Identification of Leydig cells for 3β-HSD and Sertoli cells for Oil Red O
(a) In the present culture system, all cells showed negative 3β-HSD staining; (b) The prepared Leydig cells showed positive 3β-HSD staining; (c) Sertoli cells showed positive Oil Red O staining. Arrowheads: Leydig cells; Arrows: Sertoli cells
Fig. 2.
Immunocytochemistry of type A spermatogonia for c-kit and PCNA
(a) Negative staining for c-kit after 24-h culture; (b) Positive staining for c-kit after 24-h culture; (c) Spermatogonia and Sertoli cells showed positive PCNA staining after 72-h culture. Arrowheads: type A spermatogonia; Arrows: Sertoli cells
PCNA staining of type A spermatogonia
In order to confirm the morphological assessment of spermatogonial colony numbers, cells were stained for PCNA after 72-h culture for demonstration of the proliferating cells. Spermatogonia and Sertoli cells showed brown color in the positive staining (Fig.2c).
Effect of ginsenosides on spermatogonial cell proliferation
Treatment with 1.0~10 μg/ml ginsenosides for 72 h significantly increased the number and area of type A spermatogonial colonies (P<0.05). Compared with the control, ginsenosides at a lower concentration (0.1 μg/ml) had no significant effect on promoting spermatogonial proliferation (Fig.3).
Fig. 3.
Effect of ginsenosides on type A spermatogonial proliferation
Values represent mean±SD (n=4). Bars with different letters are statistically different (P<0.05)

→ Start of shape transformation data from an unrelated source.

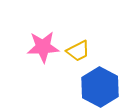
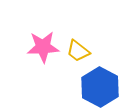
yellow trapezoid: rotated 65 degrees clockwise
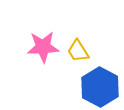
yellow trapezoid: rotated 20 degrees clockwise
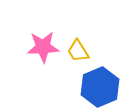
blue hexagon: rotated 9 degrees clockwise
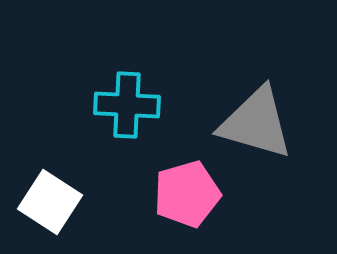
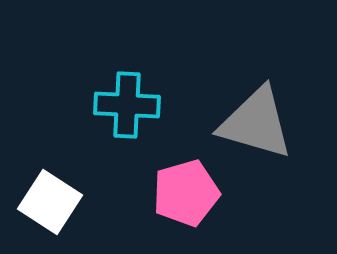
pink pentagon: moved 1 px left, 1 px up
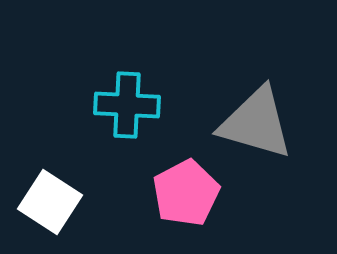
pink pentagon: rotated 12 degrees counterclockwise
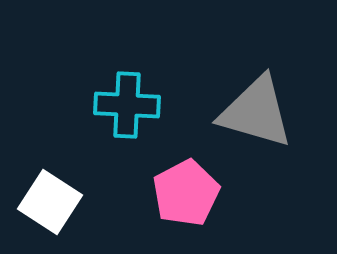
gray triangle: moved 11 px up
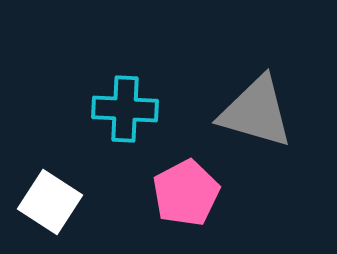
cyan cross: moved 2 px left, 4 px down
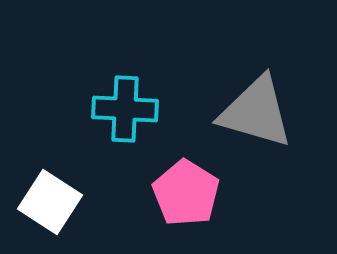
pink pentagon: rotated 12 degrees counterclockwise
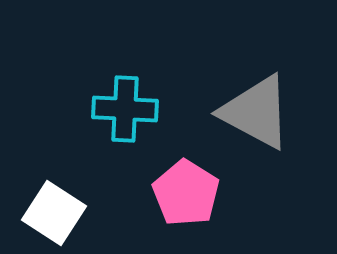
gray triangle: rotated 12 degrees clockwise
white square: moved 4 px right, 11 px down
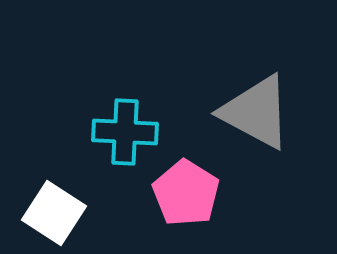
cyan cross: moved 23 px down
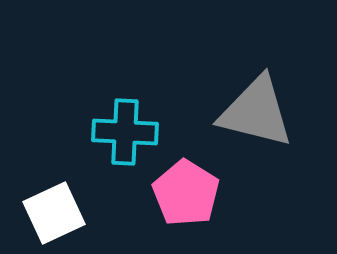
gray triangle: rotated 14 degrees counterclockwise
white square: rotated 32 degrees clockwise
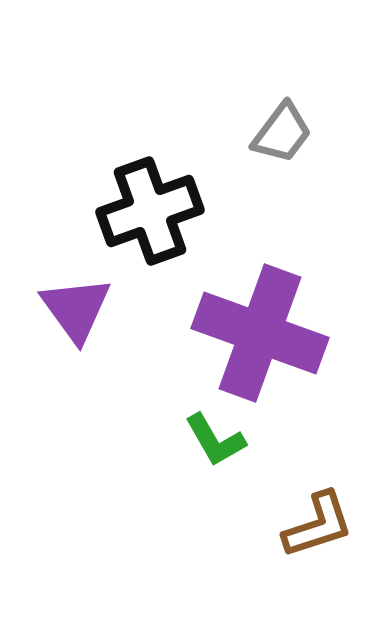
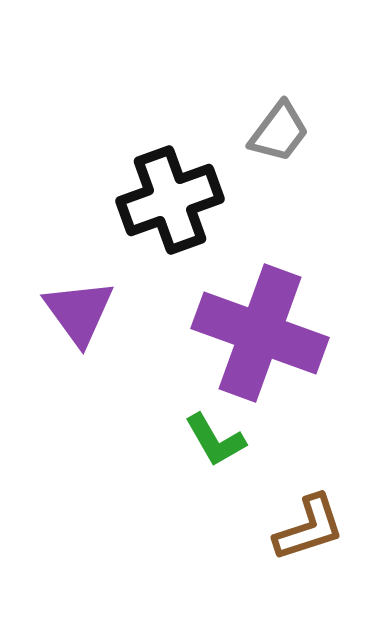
gray trapezoid: moved 3 px left, 1 px up
black cross: moved 20 px right, 11 px up
purple triangle: moved 3 px right, 3 px down
brown L-shape: moved 9 px left, 3 px down
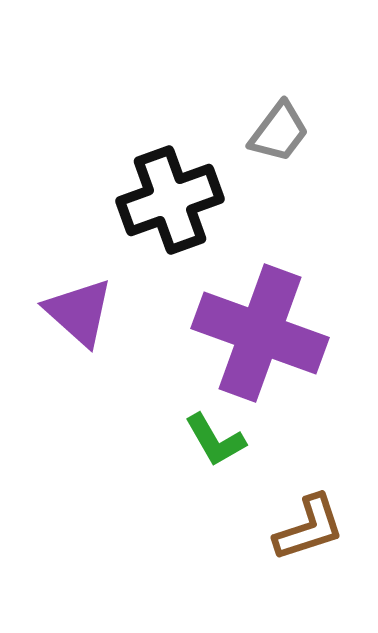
purple triangle: rotated 12 degrees counterclockwise
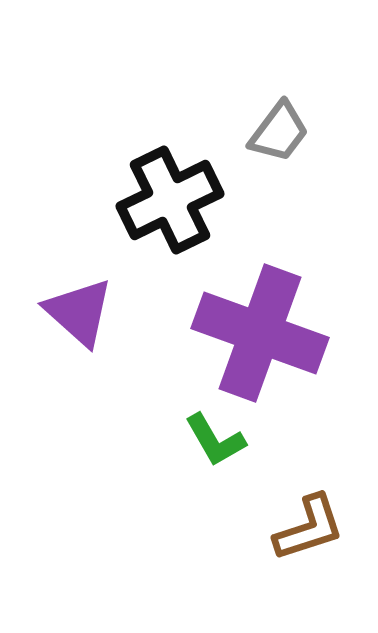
black cross: rotated 6 degrees counterclockwise
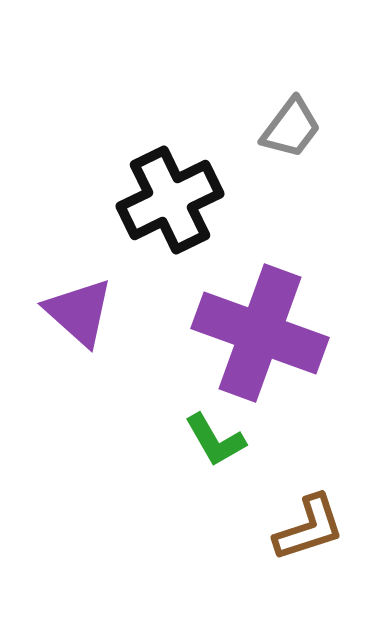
gray trapezoid: moved 12 px right, 4 px up
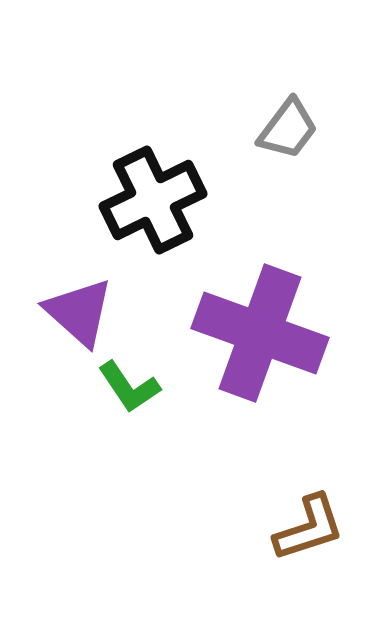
gray trapezoid: moved 3 px left, 1 px down
black cross: moved 17 px left
green L-shape: moved 86 px left, 53 px up; rotated 4 degrees counterclockwise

Effect of PKC system on ginsenosides-stimulated spermatogonial proliferation
Compared with the control, activation of PKC by PMA (10−8~10−7 mol/L) markedly stimulated spermatogonial proliferation. The maximal effect was observed at the highest concentration evaluated (10−7 mol/L). However, this stimulating effect was reduced by H7 (P<0.05) (Fig.4). In addition, ginsenosides (10 μg/ml) combined with PMA (10−8 mol/L) significantly increased the number and area of spermatogonial colonies (P<0.05), compared with either alone. H7 at 10−7~10−6 mol/L significantly attenuated the ginsenosides-stimulated spermatogonial proliferation (P<0.05). However, H7 alone had no significant effect on the number of cell colonies (Fig.5).
Fig. 4.
Effects of PKC activator (a) and inhibitor (b) on type A spermatogonial proliferation
Values represent mean±SD (n=4). Bars with different letters are statistically different (P<0.05)
Fig. 5.
Involvement of PKC system in ginsenosides-stimulated type A spermatogonial proliferation
Ginsenosides (10 μg/ml) combined with PMA (10−8 mol/L) increased the number of spermatogonial colonies, compared with either ginsenosides or PMA alone. Values represent mean±SD (n=4). Bars with different letters are statistically different (P<0.05)
DISCUSSION
In the present study, the Sertoli-germ cell co-culture model was used to study the action of ginsenosides on regulating type A spermatogonial proliferation in mice. Sertoli cells are nursing cells that provide nutrients, growth factors, and microenvironment necessary for germ cell proliferation and differentiation. In order to identify type A spermatogonia and Sertoli cells, c-kit and Oil Red O stainings are adopted for discrimination between type A spermatogonia and Sertoli cells. The type A spermatogonia are c-kit positive (Dym et al., 1995). In the present study, c-kit expression was manifested in type A spermatogonia by immunocytochemistry and Sertoli cells showed Oil Red O positive. Furthermore, Leydig cells were removed through collagenase dispersing and gravity sedimentation, and the staining of 3β-HSD showed that very few Leydig cells existed in the present co-culture system. A spermatogonial proliferation was examined by PCNA immunocytochemistry. PCNA is preferentially synthesized after diapause and is localized in the nucleus at sites of active DNA replication. In this study, intensive staining of PCNA was demonstrated on spermatogonial colonies, suggesting that the type A spermatogonial cells maintained active proliferation after 72-h culture.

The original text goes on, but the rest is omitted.